Over a span of 40 years, Charlie Dreifus has developed a disciplined, time-tested approach that utilizes accounting cynicism to identify good businesses that he believes to be undervalued. With the launch of Royce Special Equity Multi-Cap Fund at the end of 2010, Dreifus expanded his universe to include mid-cap and large-cap companies while continuing to manage Royce Special Equity Fund, which focuses on small-caps.
Royce Special Equity Multi-Cap Fund (RSEMX) completed its first full year of performance on December 31, 2011. His practice of investing in high-quality, dividend-paying large-cap and mid-cap companies rewarded shareholders with a return of 7.2% in 2011. Additionally, relative to the Fund's large-cap benchmark, the Russell 1000, Royce Special Equity Multi-Cap outperformed by almost 600 basis points. Charlie explains why he thinks the Fund did well last year.

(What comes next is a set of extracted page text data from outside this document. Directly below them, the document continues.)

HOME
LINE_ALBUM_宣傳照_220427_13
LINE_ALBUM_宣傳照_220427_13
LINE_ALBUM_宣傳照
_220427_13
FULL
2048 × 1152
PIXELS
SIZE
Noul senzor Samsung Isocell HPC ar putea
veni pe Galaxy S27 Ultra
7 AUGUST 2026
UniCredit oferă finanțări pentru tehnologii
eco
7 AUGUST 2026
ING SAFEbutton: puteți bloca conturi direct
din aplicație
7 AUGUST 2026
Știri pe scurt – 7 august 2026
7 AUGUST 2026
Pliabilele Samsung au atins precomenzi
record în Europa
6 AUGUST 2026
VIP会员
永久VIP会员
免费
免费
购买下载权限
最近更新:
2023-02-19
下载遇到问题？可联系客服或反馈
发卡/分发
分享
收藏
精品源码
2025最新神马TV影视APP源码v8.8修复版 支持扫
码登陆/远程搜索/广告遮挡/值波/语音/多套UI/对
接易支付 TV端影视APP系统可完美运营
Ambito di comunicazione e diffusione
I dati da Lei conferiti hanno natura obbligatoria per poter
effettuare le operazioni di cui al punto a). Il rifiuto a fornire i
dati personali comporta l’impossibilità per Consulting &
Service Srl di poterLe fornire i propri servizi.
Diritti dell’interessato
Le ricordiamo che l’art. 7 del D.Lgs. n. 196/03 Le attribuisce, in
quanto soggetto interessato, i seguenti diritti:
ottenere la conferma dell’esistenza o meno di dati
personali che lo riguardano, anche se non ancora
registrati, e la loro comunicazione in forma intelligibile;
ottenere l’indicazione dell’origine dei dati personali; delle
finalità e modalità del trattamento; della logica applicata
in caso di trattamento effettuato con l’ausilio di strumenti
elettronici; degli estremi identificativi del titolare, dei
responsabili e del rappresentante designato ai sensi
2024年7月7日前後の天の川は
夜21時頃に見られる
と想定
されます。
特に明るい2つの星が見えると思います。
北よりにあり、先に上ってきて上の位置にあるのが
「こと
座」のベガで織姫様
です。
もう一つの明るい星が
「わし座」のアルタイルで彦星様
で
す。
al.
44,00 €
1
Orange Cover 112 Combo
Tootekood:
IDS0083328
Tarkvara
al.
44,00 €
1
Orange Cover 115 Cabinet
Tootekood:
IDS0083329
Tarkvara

"I think there were two reasons why Royce Special Equity Multi-Cap Fund performed so well in 2011. First, it is a general fact that as an asset class, large-cap stocks currently are statistically more attractive than small-cap stocks. Second, with this Fund, what I attempted to do was assemble a portfolio of companies that not only pay dividends, but many that also have a consistent history of growing their dividend year over year. In fact, 37% of the names in the fund have raised their dividend consecutively for 31 years or more. In the long run, a company generally cannot pay, let alone raise, a dividend if it is not earning money. So the ability to do so represents an inherent sign of quality embedded in these companies which have consistently raised their dividends.
In the current environment, investors are searching for stability and income. I believe this will be an ongoing theme for the next several years as interest rates remain low or near zero. Further, a rising stream of dividends is beneficial whether we have inflationary or deflationary conditions. Investors are making their preference for dividends clear, and we are seeing managements increasingly respond to this demand."
Charlie's penchant for dividend-paying companies applies to his small-cap portfolio, Royce Special Equity, as well. For some time, he has advocated the idea that companies with moderate current yield and growing dividends that are financially productive can produce market-beating returns. Indeed, Royce Special Equity accomplished just that in a very volatile year for small-caps. With the Russell 2000 down 4.2% in 2011, Royce Special Equity gained 0.1%.
Historically, Royce Special Equity Fund, which invests in companies with market capitalizations of less than $2.5 billion, has tended to outperform in down markets and capture less of the upside in bull markets. Over the long term, this has served the Fund well, providing investors with an annual return of 8.7% since inception (5/1/98) versus 4.5% for the Russell 2000.
Charlie's "secret sauce" is the same for both of his Funds—intense scrutiny of the accounting veracity of each company in which he invests. The practice contributes to one of his core tenets—not overpaying—and tells him whether a company, be it large-, mid- or small-cap, is inexpensive on an absolute basis.
The launch of Royce Special Equity Multi-Cap Fundrepresents an extension of Charlie's work into the large-cap area. Although many large-caps now look statistically less expensive than their smaller siblings, it's important to note that those small-cap companies that Charlie seeks forRoyce Special Equity Fund, those with high returns on invested capital and strong balance sheets, are currently cheaper than many large-caps.
Charlie's "secret sauce" is the same for both Funds—intense scrutiny of the accounting veracity of each company in which he invests. The practice contributes to one of his core tenets—not overpaying—and tells him whether a company, be it large-cap, mid-cap or small-cap, is inexpensive on an absolute basis.
"The small-cap companies I buy in Royce Special Equity Fund are U.S.-centric both by nature of being headquartered in the U.S. as well as having most of their revenues generated from domestic customers. Thus, they are somewhat isolated from the turbulent foreign issues that we see in the headlines. Having relatively little exposure to non-U.S. revenues contributed to the Fund's relative outperformance last year. Going forward, I expect to see a higher level of M&A (merger & acquisition) activity this year as it becomes harder and harder for companies to generate earnings gains.
The companies owned by Royce Special Equity Fund are inexpensive on an absolute basis, with strong balance sheets that should allow not only for synergies to be harvested through an acquisition, but also an improved financial profile for the acquiring company. That would be catalyst number one. Catalyst number two for increased M&A is that at some point we will likely see higher taxes on dividends and capital gains. This may prompt owner-managers—many of my companies have a high degree of family ownership—to consider an exit or other transactional strategies before those higher tax levels go into effect.
For many, it is hard to invest with conviction in a world of negativity and uncertainty. However, Charlie's time-tested, economic based methodologies applied to small-, mid- and large-cap companies enable him to be opportunistic when others might be frozen into inaction.